Graphical lasso for covariance structure learning in the high dimensional setting

Abstract: This thesis considers the estimation of undirected Gaussian graphical models especially in the high dimensional setting where the true observations are assumed to be non-Gaussian distributed. The first aim is to present and compare the performances of existing Gaussian graphical model estimation methods. Furthermore since the models rely heavily on the normality assumption, various methods for relaxing the normal assumption are presented. In addition to the existing methods, a modified version of the joint graphical lasso method is introduced which monetizes on the strengths of the community Bayes method. The community Bayes method is used to partition the features (or variables) of datasets consisting of several classes into several communities which are estimated to be mutually independent within each class which allows the calculations when performing the joint graphical lasso method, to be split into several smaller parts. The method is also inspired by the cluster graphical lasso and is applicable to both Gaussian and non-Gaussian data, assuming that the normal assumption is relaxed.
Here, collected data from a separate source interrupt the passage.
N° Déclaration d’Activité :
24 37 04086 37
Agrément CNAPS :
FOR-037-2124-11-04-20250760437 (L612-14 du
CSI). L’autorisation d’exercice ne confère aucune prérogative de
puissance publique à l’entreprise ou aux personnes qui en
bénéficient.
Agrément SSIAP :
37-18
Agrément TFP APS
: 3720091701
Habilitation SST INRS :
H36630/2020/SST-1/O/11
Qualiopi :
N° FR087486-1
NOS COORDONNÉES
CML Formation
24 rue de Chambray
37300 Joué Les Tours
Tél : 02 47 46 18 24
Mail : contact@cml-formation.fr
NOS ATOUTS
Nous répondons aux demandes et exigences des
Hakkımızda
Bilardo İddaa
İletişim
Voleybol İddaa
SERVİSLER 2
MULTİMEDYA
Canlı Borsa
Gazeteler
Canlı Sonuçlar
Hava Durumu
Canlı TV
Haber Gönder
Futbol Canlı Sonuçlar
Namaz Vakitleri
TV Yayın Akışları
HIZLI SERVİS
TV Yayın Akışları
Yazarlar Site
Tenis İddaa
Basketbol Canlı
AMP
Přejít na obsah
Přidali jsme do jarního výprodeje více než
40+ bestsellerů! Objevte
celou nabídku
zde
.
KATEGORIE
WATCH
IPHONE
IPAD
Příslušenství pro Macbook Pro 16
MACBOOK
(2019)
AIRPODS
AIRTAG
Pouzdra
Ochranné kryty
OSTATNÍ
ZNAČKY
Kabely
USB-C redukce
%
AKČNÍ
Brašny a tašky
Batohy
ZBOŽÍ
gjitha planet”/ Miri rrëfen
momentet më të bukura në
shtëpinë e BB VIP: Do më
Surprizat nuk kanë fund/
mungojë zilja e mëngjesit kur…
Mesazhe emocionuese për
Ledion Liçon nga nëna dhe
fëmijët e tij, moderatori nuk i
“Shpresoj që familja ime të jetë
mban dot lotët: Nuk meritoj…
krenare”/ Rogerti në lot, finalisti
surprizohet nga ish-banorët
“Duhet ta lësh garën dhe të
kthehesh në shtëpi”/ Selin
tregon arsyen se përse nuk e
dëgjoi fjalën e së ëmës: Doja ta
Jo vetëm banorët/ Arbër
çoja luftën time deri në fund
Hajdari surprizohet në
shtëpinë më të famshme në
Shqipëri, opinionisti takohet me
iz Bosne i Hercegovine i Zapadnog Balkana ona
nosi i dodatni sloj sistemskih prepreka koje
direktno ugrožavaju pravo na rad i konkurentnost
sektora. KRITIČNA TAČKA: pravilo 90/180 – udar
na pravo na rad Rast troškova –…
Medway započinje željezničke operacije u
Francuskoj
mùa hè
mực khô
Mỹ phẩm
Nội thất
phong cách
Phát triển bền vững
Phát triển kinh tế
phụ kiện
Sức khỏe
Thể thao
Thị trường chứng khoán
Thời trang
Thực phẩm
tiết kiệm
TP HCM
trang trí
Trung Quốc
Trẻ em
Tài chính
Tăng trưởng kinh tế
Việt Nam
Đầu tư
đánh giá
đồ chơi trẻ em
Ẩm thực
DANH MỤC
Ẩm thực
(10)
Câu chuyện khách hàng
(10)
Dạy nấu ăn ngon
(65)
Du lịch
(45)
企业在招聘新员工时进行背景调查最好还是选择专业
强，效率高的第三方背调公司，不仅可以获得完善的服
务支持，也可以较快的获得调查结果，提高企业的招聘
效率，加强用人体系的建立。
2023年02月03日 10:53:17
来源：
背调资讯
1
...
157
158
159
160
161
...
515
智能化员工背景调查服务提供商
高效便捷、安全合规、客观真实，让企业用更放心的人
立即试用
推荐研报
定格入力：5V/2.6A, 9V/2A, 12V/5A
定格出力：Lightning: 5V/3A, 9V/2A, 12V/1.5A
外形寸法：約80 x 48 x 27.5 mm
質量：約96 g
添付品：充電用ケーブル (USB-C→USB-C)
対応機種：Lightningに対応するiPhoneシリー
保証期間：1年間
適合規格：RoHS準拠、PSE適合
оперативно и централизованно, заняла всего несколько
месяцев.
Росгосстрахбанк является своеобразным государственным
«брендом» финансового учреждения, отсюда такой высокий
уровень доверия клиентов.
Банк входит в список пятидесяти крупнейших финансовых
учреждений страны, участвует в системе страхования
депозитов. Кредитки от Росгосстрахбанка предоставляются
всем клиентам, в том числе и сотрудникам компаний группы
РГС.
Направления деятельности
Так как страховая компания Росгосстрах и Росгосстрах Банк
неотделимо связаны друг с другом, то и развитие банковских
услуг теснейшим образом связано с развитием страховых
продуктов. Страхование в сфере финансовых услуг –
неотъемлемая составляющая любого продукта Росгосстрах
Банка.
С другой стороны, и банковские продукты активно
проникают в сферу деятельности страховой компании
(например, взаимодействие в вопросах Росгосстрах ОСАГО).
Results show that the introduced cluster joint graphical lasso method outperforms com-peting methods, producing graphical models which are easier to comprehend due to the added information obtained from the clustering step of the method. The cluster joint graphical lasso is applied to a real dataset consisting of p = 12582 features which resulted in computation gain of a factor 35 when comparing to the competing method which is very significant when analysing large datasets. The method also allows for parallelization where computations can be spread across several computers greatly increasing the computational efficiency.